Ненависть протопопов к Никону и греческим богословам была огромна. Протопопы подвергались побоям, ссылкам, истязаниям, но продолжали обзывать греческих иерархов «блохочинными» и «побирушками». Пламенный борец за старую веру, протопоп Аввакум громогласно взывал к народу:
— Слыши небо и внуши земле! Вы будете свидетели нашей крови изливающейся! Нас винят, что еще держим неизменно отцов своих предание!
Царь неоднократно ссылал Аввакума далеко за пределы Москвы, но и оттуда — из Тобольска, из Даурских мест, с устья Печоры — гнев протопопа настигал никониан.
Аввакумовы послания ходили по рукам, переписывались, — некуда было деться царю и придворному духовенству от его «крика».
Народ поддерживал Аввакума:
— В Московском государстве не стало церкви Божией, все пастыри с патриархом губители, а не ревнители благочиния!
Ближайшей ученицей Аввакума была верховная боярыня Федосия Прокопьевна Морозова, родственница царя. Она тайно приняла от Аввакума монашество, устроила в своем доме раскольничий монастырь, собирала вокруг себя раскольников Москвы, раздала треть своего состояния во имя старообрядческой веры.

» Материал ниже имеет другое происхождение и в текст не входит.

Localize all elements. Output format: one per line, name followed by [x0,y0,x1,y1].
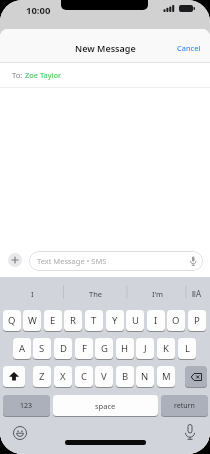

— С новой верой испоганится Русь! — жарко убеждала она. — Не будет в ней христианского благочестия, а будет всё больше сраму прибывать! И погинет вера Христова православная, и нельзя ей дать погинуть!
Царь приходил в ярость, когда слышал о «подвигах» Морозовой. Он требовал от нее отречения. Она не отреклась:
— Скажи, почто и отец твой веровал яко же и мы? — гневно стыдила царя. — Если я достойна озлобления, то извергни тело отца своего из гроба и предай его, проклявши, псам на съедение!

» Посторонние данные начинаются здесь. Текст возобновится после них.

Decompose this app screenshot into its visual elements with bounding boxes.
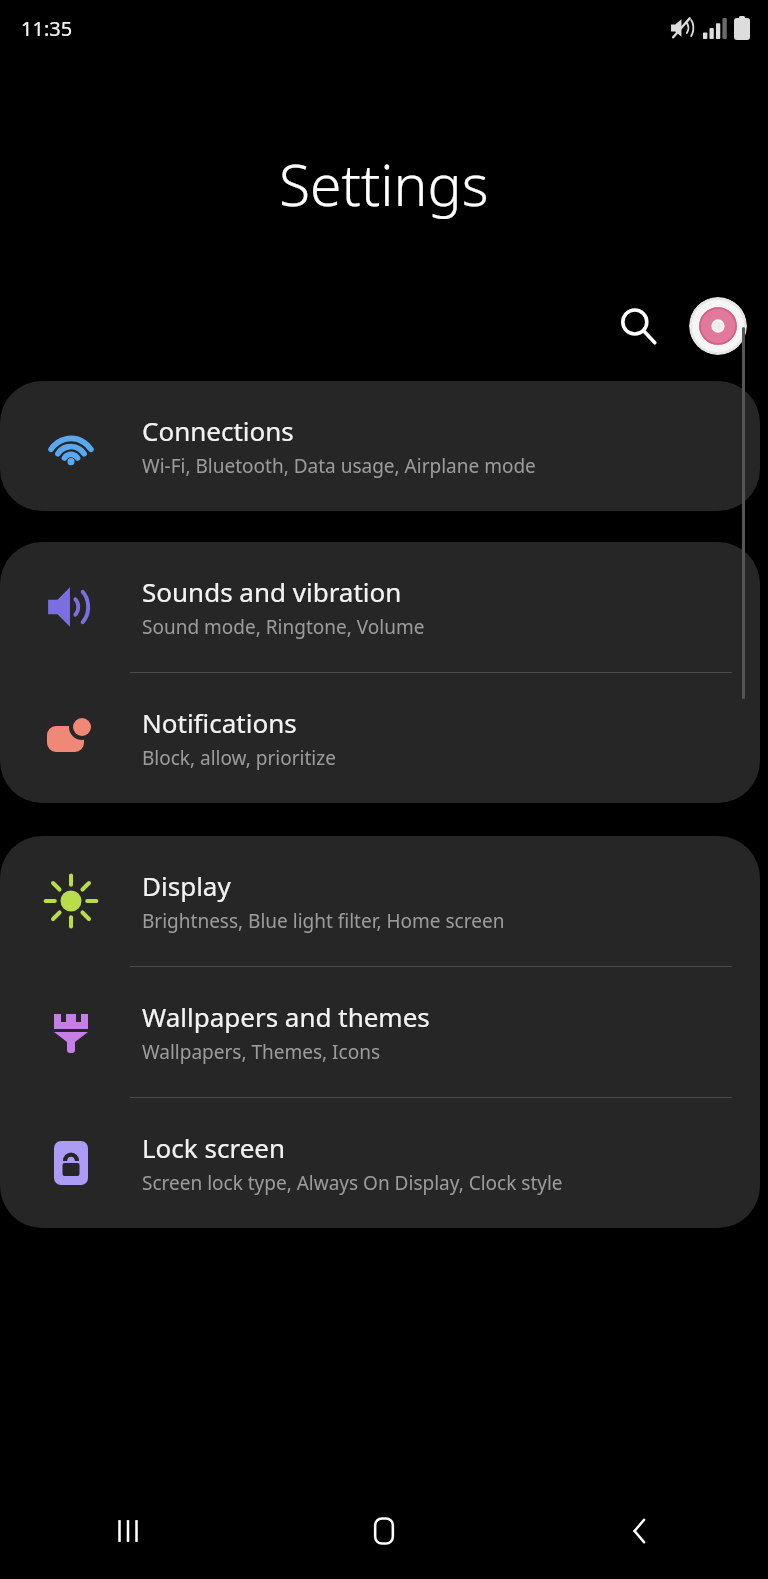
staticText: Settings xyxy=(279,145,489,223)
button[interactable]: Recent apps xyxy=(0,1483,256,1579)
button[interactable]: Lock screen xyxy=(0,1098,760,1228)
staticText: Screen lock type, Always On Display, Clo… xyxy=(142,1170,563,1196)
staticText: Sound mode, Ringtone, Volume xyxy=(142,614,425,640)
button[interactable]: Display xyxy=(0,836,760,966)
button[interactable]: Back xyxy=(512,1483,768,1579)
staticText: Connections xyxy=(142,413,294,448)
button[interactable]: Connections xyxy=(0,381,760,511)
button[interactable]: Home xyxy=(256,1483,512,1579)
staticText: Wallpapers, Themes, Icons xyxy=(142,1039,381,1065)
button[interactable]: Search xyxy=(609,297,667,355)
staticText: Brightness, Blue light filter, Home scre… xyxy=(142,908,505,934)
staticText: Wallpapers and themes xyxy=(142,999,430,1034)
staticText: 11:35 xyxy=(21,15,73,42)
staticText: Block, allow, prioritize xyxy=(142,745,336,771)
staticText: Sounds and vibration xyxy=(142,574,402,609)
staticText: Wi-Fi, Bluetooth, Data usage, Airplane m… xyxy=(142,453,536,479)
button[interactable]: Notifications xyxy=(0,673,760,803)
staticText: Notifications xyxy=(142,705,297,740)
staticText: Display xyxy=(142,868,231,903)
button[interactable]: Wallpapers and themes xyxy=(0,967,760,1097)
button[interactable]: Sounds and vibration xyxy=(0,542,760,672)
staticText: Lock screen xyxy=(142,1130,286,1165)
button[interactable]: Account xyxy=(689,297,747,355)
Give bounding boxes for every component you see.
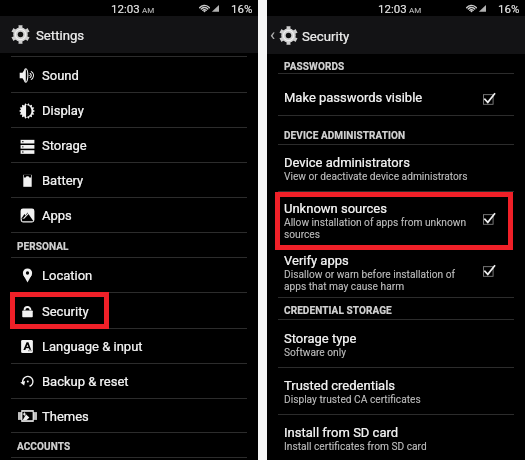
staticText: Display trusted CA certificates	[284, 394, 421, 406]
staticText: Make passwords visible	[284, 90, 423, 105]
staticText: Themes	[42, 409, 89, 424]
staticText: Display	[42, 103, 84, 118]
button[interactable]: Location	[0, 258, 258, 293]
button[interactable]	[267, 145, 525, 191]
staticText: ACCOUNTS	[17, 441, 71, 453]
button[interactable]: Display	[0, 93, 258, 128]
button[interactable]: Unknown sources toggle	[478, 208, 500, 230]
staticText: Security	[302, 29, 350, 44]
staticText: Install certificates from SD card	[284, 441, 427, 453]
button[interactable]: Security	[0, 293, 258, 329]
staticText: PERSONAL	[17, 241, 69, 253]
button[interactable]	[267, 192, 525, 243]
staticText: 16%	[231, 2, 253, 15]
button[interactable]: Backup & reset	[0, 364, 258, 399]
staticText: AM	[142, 6, 155, 15]
button[interactable]: Settings	[0, 16, 258, 53]
staticText: Settings	[36, 28, 85, 43]
button[interactable]: Storage	[0, 128, 258, 163]
button[interactable]: Language & input	[0, 329, 258, 364]
staticText: PASSWORDS	[284, 61, 345, 73]
staticText: ‹	[270, 24, 276, 44]
staticText: Backup & reset	[42, 374, 129, 389]
staticText: Sound	[42, 68, 79, 83]
staticText: Storage	[42, 138, 87, 153]
staticText: 16%	[498, 2, 520, 15]
staticText: Software only	[284, 347, 346, 359]
button[interactable]: Verify apps toggle	[478, 260, 500, 282]
staticText: 12:03	[111, 2, 140, 15]
button[interactable]: Security	[279, 16, 362, 54]
staticText: Apps	[42, 208, 72, 223]
staticText: 12:03	[378, 2, 407, 15]
button[interactable]	[267, 368, 525, 414]
staticText: Storage type	[284, 331, 357, 346]
staticText: Battery	[42, 173, 84, 188]
button[interactable]	[267, 415, 525, 460]
staticText: Disallow or warn before installation of …	[284, 269, 456, 293]
button[interactable]: Make passwords visible toggle	[478, 88, 500, 110]
button[interactable]: Battery	[0, 163, 258, 198]
staticText: Trusted credentials	[284, 378, 396, 393]
staticText: Device administrators	[284, 155, 410, 170]
button[interactable]	[267, 74, 525, 115]
staticText: Location	[42, 268, 93, 283]
staticText: Unknown sources	[284, 201, 387, 216]
staticText: Install from SD card	[284, 425, 399, 440]
staticText: CREDENTIAL STORAGE	[284, 305, 392, 317]
button[interactable]: Sound	[0, 57, 258, 93]
button[interactable]: Apps	[0, 198, 258, 233]
staticText: AM	[409, 6, 422, 15]
button[interactable]	[267, 243, 525, 297]
staticText: Security	[42, 304, 89, 319]
staticText: DEVICE ADMINISTRATION	[284, 130, 406, 142]
button[interactable]: Navigate up	[267, 16, 285, 54]
staticText: Verify apps	[284, 253, 349, 268]
staticText: Allow installation of apps from unknown …	[284, 217, 467, 241]
staticText: View or deactivate device administrators	[284, 171, 468, 183]
button[interactable]	[267, 320, 525, 367]
staticText: Language & input	[42, 339, 143, 354]
button[interactable]: Themes	[0, 399, 258, 433]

Тогда было велено отправить ее в тюрьму Псково-Печерского монастыря. Закованную в цепи, с ошейником, Морозову посадили на дровни и повезли через Кремль мимо царских теремов. Но и под тяжестью огромных цепей Федосия осеняла себя крестным знамением, посылая к царским окнам десницу с двуперстием.
Единственный сын Морозовой, четырнадцатилетний отрок Иван, заболел с горя. Бояре недоумевали: восемь тысяч крестьян у Морозовой, домообза-ведения на двести тысяч, — ей ничего не жаль. Сына не щадит, наследника всему!
Вскоре Федосию вернули назад в Москву. Приволокли в пыточную избу.
— На костре сожгу! Отрекись! — добивался от нее Алексей.
Она кричала высоким, резким голосом:
— Для меня великая честь, если сподоблюсь быть огнем сожжена!
Даже на дыбе, с вывернутыми в плечах суставами, с огромными порезами на руках, таких, что видны были жилы, она не отреклась.
Боярыню Морозову увезли в острог Боровского монастыря, заключив в земляную тюрьму. Свезли в Боровск и сестру Морозовой, княгиню Урусову, которая тоже горячо поддерживала раскол. Там сестры умерли голодной смертью.
— Видите, видите клокочуща христопродавца!.. — проклинал царя Аввакум, посаженный тоже в земляную тюрьму. — Иных за ребра вешал, а иных во льду заморозил, а боярынь, живых засадя, уморил в пятисаженных ямах!